By creating an account in Yieldsort for accessing its services, or by otherwise accessing or using any of the services, you agree that You have the authority to bind and You agree to be bound by the terms of this agreement. If You do not agree to the terms of this Agreement, do not create an account, or access or use any Service. This Agreement does not alter in any way the terms of conditions of any other agreement You may have with Yieldsort for products, services or otherwise.
Now, therefore in consideration of the mutual promises contained herein, and for other good and valuable consideration, the receipt and sufficiency of which are hereby acknowledged, Yieldsort and Publisher are each a “Part” and, collectively the “Parties”. The Parties hereby agree as follows:
1. Definitions
All capitalized terms used in the Agreement and any exhibit attached to the Agreement have the meaning set forth below. All definitions shall apply both to their singular or plural forms, as the context may require.
“Action” means any activity defined by the Advertiser as a result of gamer interaction within the engagement window.
“Ad Units” means the Network units or graphical elements allowed by Publisher where Ads can be incorporated by Yieldsort.
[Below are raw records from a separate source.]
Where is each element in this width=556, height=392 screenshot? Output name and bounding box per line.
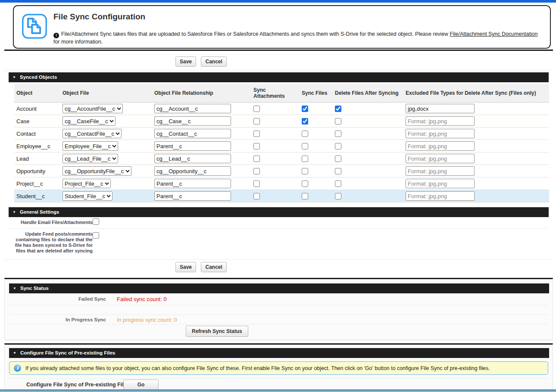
object-file-select[interactable]: Student_File__c: [62, 191, 112, 201]
object-file-select[interactable]: cg__OpportunityFile__c: [62, 166, 131, 176]
synced-object-row: Lead cg__Lead_File__c: [14, 152, 549, 165]
object-file-relationship-input[interactable]: [154, 129, 231, 138]
preexisting-section-header[interactable]: ▼ Configure File Sync of Pre-existing Fi…: [9, 348, 549, 358]
excluded-types-cell: [403, 165, 549, 177]
sync-status-section-header[interactable]: ▼ Sync Status: [9, 283, 549, 293]
handle-email-checkbox[interactable]: [93, 218, 99, 225]
object-file-select[interactable]: Employee_File__c: [62, 141, 118, 151]
object-file-select[interactable]: cg__CaseFile__c: [62, 116, 116, 126]
delete-files-after-syncing-checkbox[interactable]: [335, 131, 341, 137]
sync-files-cell: [300, 115, 333, 128]
sync-files-cell: [300, 190, 333, 202]
documentation-link[interactable]: File/Attachment Sync Documentation: [450, 31, 538, 37]
object-file-select[interactable]: cg__ContactFile__c: [62, 129, 122, 138]
excluded-types-cell: [403, 128, 549, 140]
update-feed-checkbox[interactable]: [93, 232, 99, 239]
sync-attachments-cell: [251, 103, 300, 115]
object-file-cell: Student_File__c: [60, 190, 152, 202]
sync-files-checkbox[interactable]: [302, 168, 308, 174]
delete-files-after-syncing-checkbox[interactable]: [335, 156, 341, 162]
excluded-types-cell: [403, 177, 549, 190]
sync-attachments-checkbox[interactable]: [253, 131, 260, 137]
save-button-top[interactable]: Save: [175, 56, 196, 67]
sync-attachments-checkbox[interactable]: [253, 143, 260, 149]
sync-files-checkbox[interactable]: [302, 156, 308, 162]
sync-attachments-checkbox[interactable]: [253, 106, 260, 112]
excluded-file-types-input[interactable]: [406, 191, 475, 201]
synced-object-row: Student__c Student_File__c: [14, 190, 549, 202]
cancel-button-bottom[interactable]: Cancel: [201, 262, 226, 272]
excluded-file-types-input[interactable]: [406, 116, 475, 126]
object-file-cell: cg__Lead_File__c: [60, 152, 152, 165]
sync-attachments-checkbox[interactable]: [253, 180, 260, 187]
excluded-file-types-input[interactable]: [406, 141, 475, 151]
sync-attachments-checkbox[interactable]: [253, 193, 260, 199]
delete-files-after-syncing-checkbox[interactable]: [335, 180, 341, 187]
refresh-sync-status-button[interactable]: Refresh Sync Status: [186, 326, 248, 337]
failed-sync-label: Failed Sync: [18, 296, 106, 302]
object-file-cell: Employee_File__c: [60, 140, 152, 152]
header-panel: File Sync Configuration !File/Attachment…: [13, 5, 551, 49]
synced-object-row: Project__c Project_File__c: [14, 177, 549, 190]
object-file-relationship-input[interactable]: [154, 179, 231, 188]
sync-files-checkbox[interactable]: [302, 118, 308, 124]
synced-objects-section-header[interactable]: ▼ Synced Objects: [9, 72, 549, 82]
delete-files-after-syncing-checkbox[interactable]: [335, 106, 341, 112]
object-file-relationship-input[interactable]: [154, 166, 231, 176]
sync-attachments-cell: [251, 115, 300, 128]
object-file-relationship-input[interactable]: [154, 104, 231, 113]
sync-files-checkbox[interactable]: [302, 106, 308, 112]
sync-attachments-cell: [251, 190, 300, 202]
object-file-select[interactable]: Project_File__c: [62, 179, 111, 188]
col-object-header: Object: [14, 84, 60, 103]
go-button[interactable]: Go: [123, 380, 159, 389]
object-file-select[interactable]: cg__Lead_File__c: [62, 154, 118, 163]
delete-files-after-syncing-checkbox[interactable]: [335, 193, 341, 199]
object-file-relationship-input[interactable]: [154, 141, 231, 151]
sync-files-checkbox[interactable]: [302, 193, 308, 199]
object-file-select[interactable]: cg__AccountFile__c: [62, 104, 123, 113]
sync-files-checkbox[interactable]: [302, 131, 308, 137]
divider: [9, 324, 549, 324]
preexisting-info-message: If you already attached some files to yo…: [25, 365, 490, 371]
excluded-file-types-input[interactable]: [406, 166, 475, 176]
chevron-down-icon: ▼: [13, 348, 16, 358]
update-feed-label: Update Feed posts/comments containing fi…: [13, 231, 93, 254]
excluded-file-types-input[interactable]: [406, 104, 475, 113]
excluded-file-types-input[interactable]: [406, 179, 475, 188]
sync-files-checkbox[interactable]: [302, 180, 308, 187]
object-file-relationship-input[interactable]: [154, 191, 231, 201]
sync-attachments-checkbox[interactable]: [253, 168, 260, 174]
file-sync-app-icon: [22, 13, 47, 39]
sync-files-cell: [300, 140, 333, 152]
synced-objects-section-title: Synced Objects: [20, 75, 57, 80]
delete-files-cell: [333, 152, 403, 165]
relationship-cell: [152, 152, 251, 165]
save-button-bottom[interactable]: Save: [175, 262, 196, 272]
sync-attachments-checkbox[interactable]: [253, 156, 260, 162]
synced-object-row: Opportunity cg__OpportunityFile__c: [14, 165, 549, 177]
object-file-relationship-input[interactable]: [154, 116, 231, 126]
object-file-cell: Project_File__c: [60, 177, 152, 190]
object-name: Contact: [14, 128, 60, 140]
cancel-button-top[interactable]: Cancel: [201, 56, 226, 67]
object-file-relationship-input[interactable]: [154, 154, 231, 163]
divider: [9, 228, 549, 229]
sync-attachments-cell: [251, 165, 300, 177]
page-description-suffix: for more information.: [53, 39, 103, 45]
object-name: Student__c: [14, 190, 60, 202]
excluded-file-types-input[interactable]: [406, 154, 475, 163]
sync-files-checkbox[interactable]: [302, 143, 308, 149]
excluded-file-types-input[interactable]: [406, 129, 475, 138]
general-settings-section-header[interactable]: ▼ General Settings: [9, 207, 549, 217]
divider: [9, 305, 549, 305]
sync-attachments-checkbox[interactable]: [253, 118, 260, 124]
synced-object-row: Contact cg__ContactFile__c: [14, 128, 549, 140]
delete-files-after-syncing-checkbox[interactable]: [335, 168, 341, 174]
col-object-file-header: Object File: [60, 84, 152, 103]
synced-objects-table: Object Object File Object File Relations…: [14, 84, 549, 202]
object-file-cell: cg__AccountFile__c: [60, 103, 152, 115]
delete-files-cell: [333, 128, 403, 140]
delete-files-after-syncing-checkbox[interactable]: [335, 143, 341, 149]
delete-files-after-syncing-checkbox[interactable]: [335, 118, 341, 124]
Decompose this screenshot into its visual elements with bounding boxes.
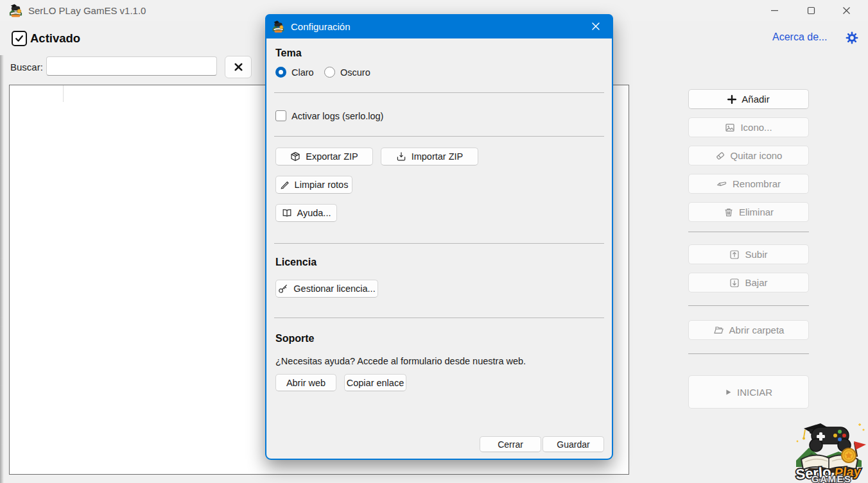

These may include splash screens, powerups, obstacles, backgrounds, objects, characters and any other unit within the game which the Publisher can allow to put advertisement textures on.
“Advertiser” means any advertiser, advertising agency, sponsor, promotional partner, media buying service or other similar entity that, whether directly or through its advertising agency, promotes itself, its brands or its products or services.
“Advertising”, “Advertisements” or “Ads” means the pixel advertisements old by the Publisher for display on its Networks that promote a brand or a product or service through changes of backgrounds, splash screens, character changes, powerup changes, obstacle changes, push notifications, buttons and similar promotional devices as well as all elements of sponsorship or promotions.
“Advertising Sales Revenue” means any and all gross consideration accrued by Yieldsort in connection with Advertising that relates to the publisher’s Network, including, without limitation, any and all invoiced amounts, broker and other commissions, secondary and performance payments, bonuses, barter agreements and revenues and refunds, allowances and all other addition accrued amounts excluding taxes if any.
“Agreement” means this Agreement and any exhibits and schedules attached hereto, as the same may be amended, supplemented or modified in accordance with the terms hereof.
“Confidential Information” shall have the meaning set forth in Section 6.1.
“Content” means a Party’s proprietary images, video, audio, documents, customer information, data or other content, in any media and format, and any intellectual property rights relating to any of the foregoing, made available by or on behalf of a Party for use in relation to the services.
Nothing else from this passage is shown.